> Extracted page text data:

◆ ◆ ◆ ◆ ◆

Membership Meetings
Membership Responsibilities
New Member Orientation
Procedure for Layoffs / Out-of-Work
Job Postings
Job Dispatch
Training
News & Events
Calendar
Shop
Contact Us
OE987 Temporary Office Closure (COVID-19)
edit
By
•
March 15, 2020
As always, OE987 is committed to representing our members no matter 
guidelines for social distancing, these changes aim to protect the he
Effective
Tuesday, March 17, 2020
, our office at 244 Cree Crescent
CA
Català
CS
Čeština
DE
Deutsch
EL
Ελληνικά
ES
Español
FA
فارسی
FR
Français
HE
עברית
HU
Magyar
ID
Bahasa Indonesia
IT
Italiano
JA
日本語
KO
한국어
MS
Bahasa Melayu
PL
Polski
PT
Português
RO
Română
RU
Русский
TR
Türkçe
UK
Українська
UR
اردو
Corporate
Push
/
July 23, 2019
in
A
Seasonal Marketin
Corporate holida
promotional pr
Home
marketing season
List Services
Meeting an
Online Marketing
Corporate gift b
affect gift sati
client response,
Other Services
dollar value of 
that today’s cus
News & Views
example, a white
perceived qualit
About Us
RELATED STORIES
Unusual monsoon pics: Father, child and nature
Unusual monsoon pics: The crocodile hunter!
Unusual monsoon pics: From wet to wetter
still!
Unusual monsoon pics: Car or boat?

◆ ◆ ◆ ◆ ◆

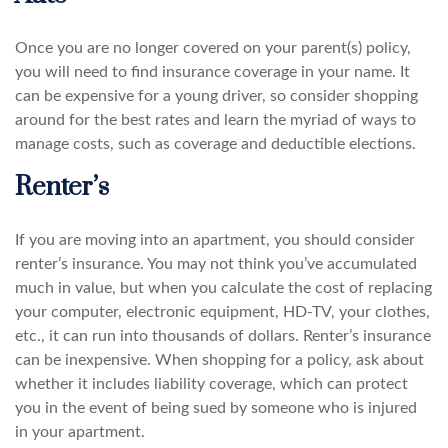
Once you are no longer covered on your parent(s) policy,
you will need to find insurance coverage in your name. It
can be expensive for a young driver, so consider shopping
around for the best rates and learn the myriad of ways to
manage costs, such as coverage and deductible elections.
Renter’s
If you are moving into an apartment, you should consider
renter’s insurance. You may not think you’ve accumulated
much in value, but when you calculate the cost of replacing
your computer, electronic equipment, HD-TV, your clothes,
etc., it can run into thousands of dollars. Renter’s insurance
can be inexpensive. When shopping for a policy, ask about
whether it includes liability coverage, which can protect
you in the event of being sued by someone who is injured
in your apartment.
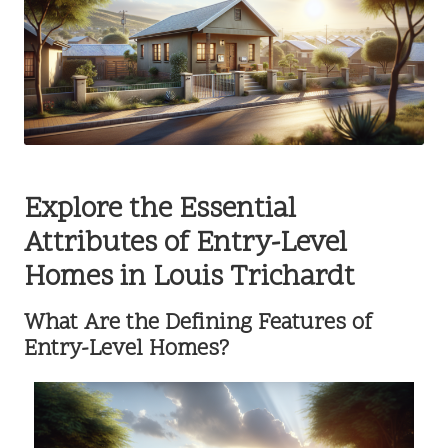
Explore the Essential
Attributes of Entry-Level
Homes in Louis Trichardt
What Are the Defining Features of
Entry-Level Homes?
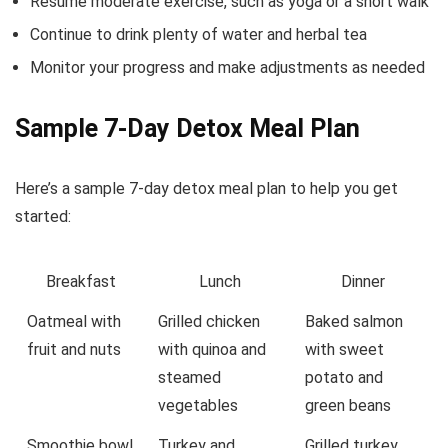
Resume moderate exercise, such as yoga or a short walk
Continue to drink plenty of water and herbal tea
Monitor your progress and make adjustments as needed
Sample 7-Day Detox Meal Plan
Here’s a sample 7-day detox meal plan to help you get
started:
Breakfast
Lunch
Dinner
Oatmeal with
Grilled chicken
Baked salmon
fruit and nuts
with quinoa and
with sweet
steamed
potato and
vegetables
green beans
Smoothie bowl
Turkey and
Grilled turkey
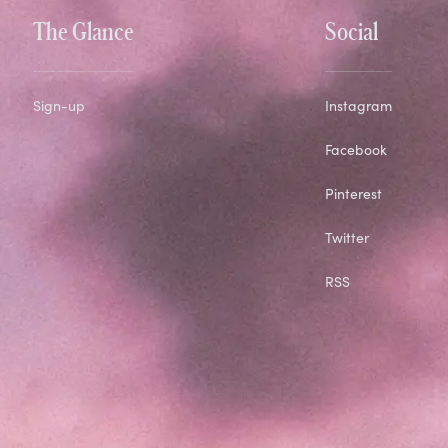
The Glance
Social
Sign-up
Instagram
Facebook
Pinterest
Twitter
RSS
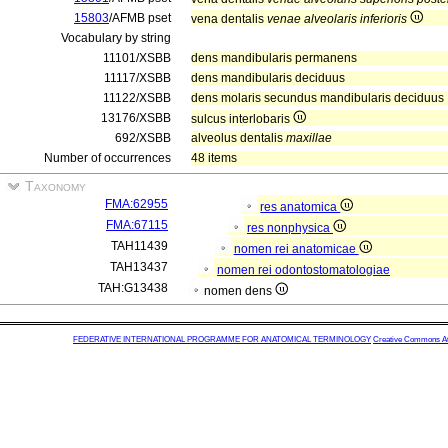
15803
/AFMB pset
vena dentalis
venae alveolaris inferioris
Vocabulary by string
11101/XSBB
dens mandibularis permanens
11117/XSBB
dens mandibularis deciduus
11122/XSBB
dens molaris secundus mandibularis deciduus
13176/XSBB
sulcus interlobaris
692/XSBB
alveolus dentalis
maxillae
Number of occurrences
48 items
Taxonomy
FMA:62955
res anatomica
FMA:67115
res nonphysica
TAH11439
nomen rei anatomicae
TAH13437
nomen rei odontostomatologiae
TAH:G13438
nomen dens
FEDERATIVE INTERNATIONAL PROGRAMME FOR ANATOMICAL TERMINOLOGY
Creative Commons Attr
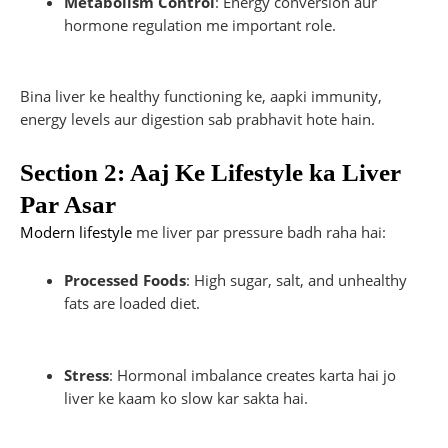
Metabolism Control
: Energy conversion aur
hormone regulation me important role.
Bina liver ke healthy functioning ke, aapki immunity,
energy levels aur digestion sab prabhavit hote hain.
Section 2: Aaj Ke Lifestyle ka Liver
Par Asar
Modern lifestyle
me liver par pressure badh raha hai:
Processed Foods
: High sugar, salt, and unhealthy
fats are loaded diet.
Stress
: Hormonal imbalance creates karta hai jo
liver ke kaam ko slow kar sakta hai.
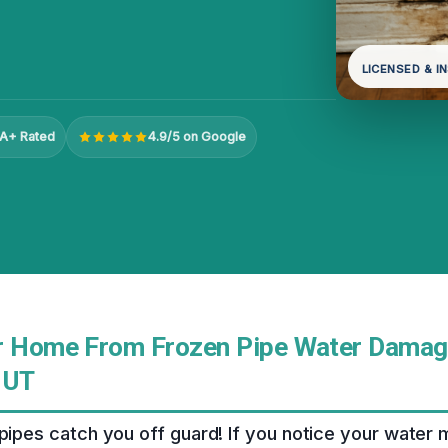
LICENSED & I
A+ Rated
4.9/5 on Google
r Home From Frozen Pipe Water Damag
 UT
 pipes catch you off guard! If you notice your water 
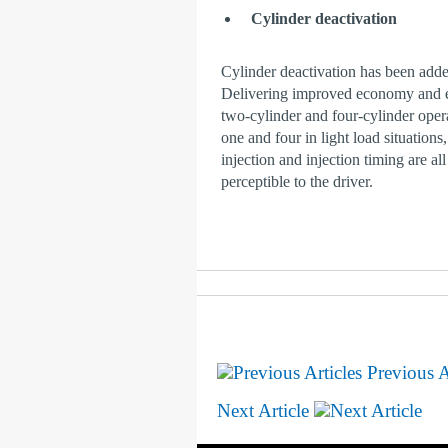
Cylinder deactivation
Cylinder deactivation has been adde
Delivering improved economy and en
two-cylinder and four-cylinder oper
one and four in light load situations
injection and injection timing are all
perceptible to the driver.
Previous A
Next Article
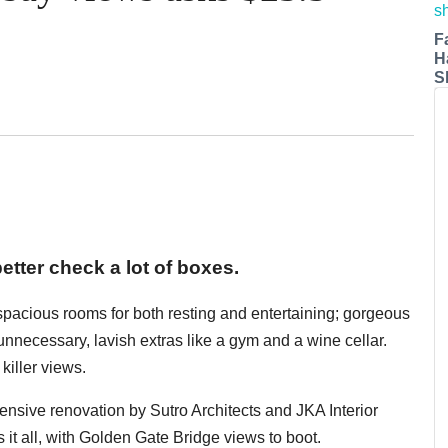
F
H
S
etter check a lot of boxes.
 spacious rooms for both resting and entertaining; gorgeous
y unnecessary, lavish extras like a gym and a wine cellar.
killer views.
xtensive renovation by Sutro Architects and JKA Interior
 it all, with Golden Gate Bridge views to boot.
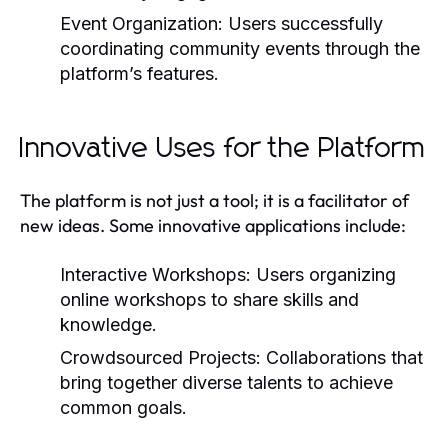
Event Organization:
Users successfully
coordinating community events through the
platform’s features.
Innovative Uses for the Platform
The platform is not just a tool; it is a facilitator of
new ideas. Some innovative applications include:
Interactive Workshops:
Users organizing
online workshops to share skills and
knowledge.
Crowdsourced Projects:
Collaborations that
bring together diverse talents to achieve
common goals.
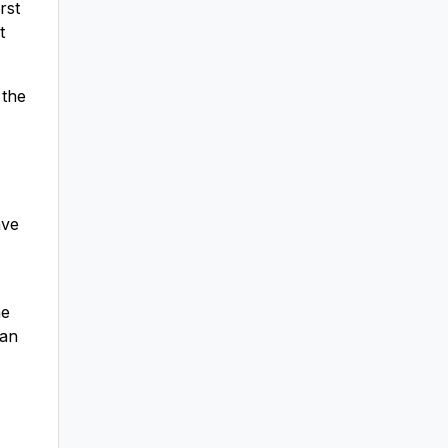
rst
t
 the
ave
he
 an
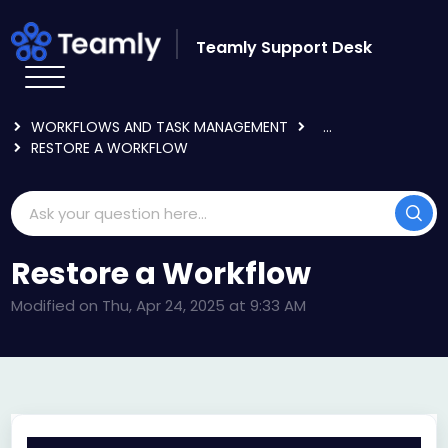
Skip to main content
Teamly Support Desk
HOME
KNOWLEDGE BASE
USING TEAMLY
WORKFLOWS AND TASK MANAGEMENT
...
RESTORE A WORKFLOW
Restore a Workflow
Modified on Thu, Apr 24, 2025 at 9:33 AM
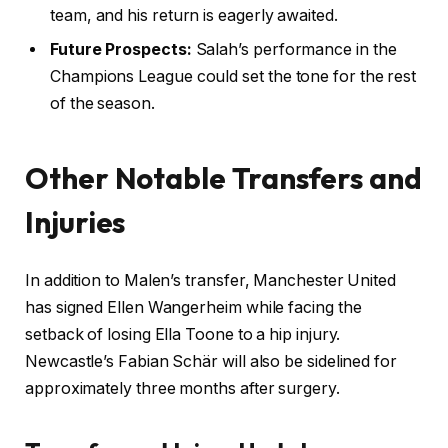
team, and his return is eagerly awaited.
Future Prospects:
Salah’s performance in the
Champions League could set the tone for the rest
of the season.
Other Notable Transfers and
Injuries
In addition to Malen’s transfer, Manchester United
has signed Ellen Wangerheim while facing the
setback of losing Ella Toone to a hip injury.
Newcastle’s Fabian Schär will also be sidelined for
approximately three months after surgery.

◆ ◆ ◆ ◆ ◆

> GOAL OF THE EXERCISE:
Locate the word "monsoon" in the records and collect each line it appears in.

> SOLUTION TO THIS TASK:
Unusual monsoon pics: Father, child and nature
Unusual monsoon pics: The crocodile hunter!
Unusual monsoon pics: From wet to wetter
Unusual monsoon pics: Car or boat?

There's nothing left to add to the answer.